Published online by Cambridge University Press: 20 April 2017
In a system of ubiquitous spying, where everybody may be a police agent and each individual feels himself under constant surveillance […] every word becomes equivocal and subject to retrospective “interpretation.”
—Hannah Arendt, The Origins of TotalitarianismThe Secret Police Files of the Eastern Bloc
WHEN THE SECRET POLICE SERVICES OF THE FORMER EASTERN BLOC were dismantled at the end of the Cold War, they left an ambivalent legacy for successor governments. The extensive historical archives that were salvaged during the transition—the copious quantities of paper documents either left behind in the confusion of shifting relations of power or rescued by farsighted reformers—are damning evidence of the activities of the disproportionately large political police forces that mushroomed in Central and Eastern European countries under communist rule. Unlike many physical remains of these regimes that have been consigned to the dustbin of history, the files have miraculously survived. As material remnants of the Cold War from a predigital era of surveillance, they have proved to be an invaluable source of knowledge about the pervasive systems of personalized secret policing of domestic populations that involved alarming numbers of collaborators. However, for each of the three countries at the center of this book—Germany, Romania, and Hungary— the secret police files have posed considerable challenges. The archives contain many personal and state secrets, and exposing these has been a fraught and controversial process. The files are for the most part textbased artifacts and must be read with particular care. Often encrypted in impenetrable textual formats and encoded in arcane language—the now historical lingo of Cold War espionage—the archives’ secrets must first be deciphered before they can be meaningfully used.

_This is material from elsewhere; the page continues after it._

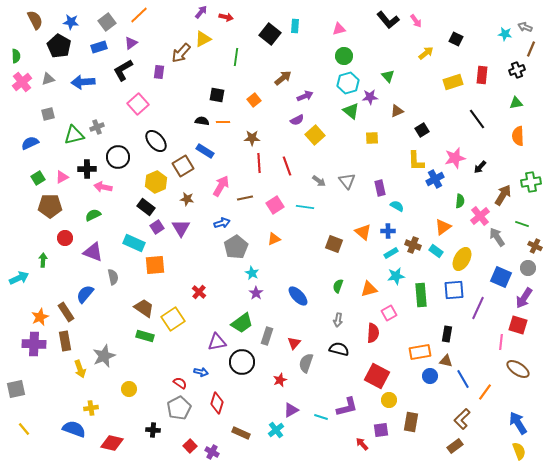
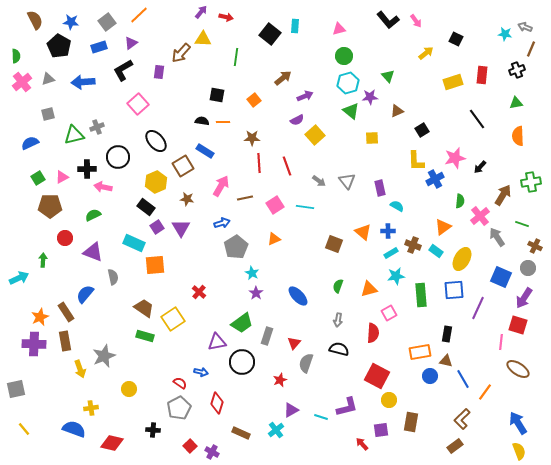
yellow triangle at (203, 39): rotated 30 degrees clockwise
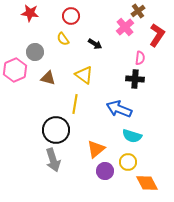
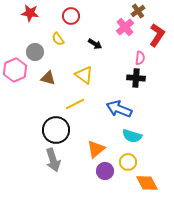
yellow semicircle: moved 5 px left
black cross: moved 1 px right, 1 px up
yellow line: rotated 54 degrees clockwise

The secret police files reflect a textually mediated reality about Cold War surveillance practices that sheds light on the deeply suspicious mindsets of Eastern bloc regimes. When the activities of secret police services in Eastern Europe were first revealed in the early 1990s, it was not their foreign intelligence branches that came under most scrutiny but the surveillance of their own populations. While the communist regimes expected unconditional loyalty from their own citizens, all too often they refused to reciprocate this trust, turning individuals into “enemies of the people” and “traitors of the nation,” sometimes at the slightest hint of nonconformist behavior.